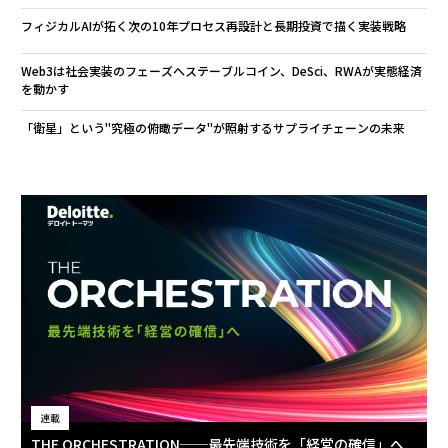
フィジカルAIが拓く次の10年――プロセス再設計と長期投資で描く実装戦略
Web3は社会実装のフェーズへ――ステーブルコイン、DeSci、RWAが実態経済
を動かす
「衛星」という"究極の俯瞰データ"が照射するサプライチェーンの未来
連載
THE ORCHESTRATION──最先端技術を「経営の確信」へ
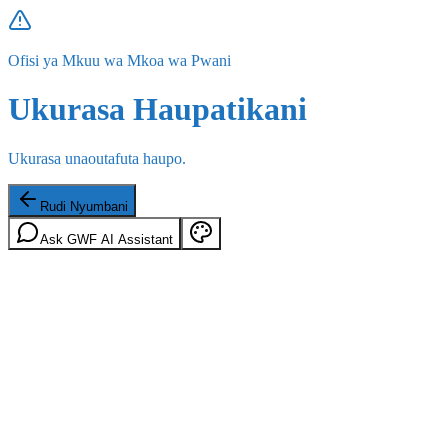
Ofisi ya Mkuu wa Mkoa wa Pwani
Ukurasa Haupatikani
Ukurasa unaoutafuta haupo.
Rudi Nyumbani
Ask GWF AI Assistant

=====

## EXERCISE OBJECTIVE
Exactly the lines from the one holding "Ukurasa Haupatikani" to the final line of the listing, both included, must make up the answer.

## RESPONSE TO THIS EXERCISE
Ukurasa Haupatikani
Ukurasa unaoutafuta haupo.
Rudi Nyumbani
Ask GWF AI Assistant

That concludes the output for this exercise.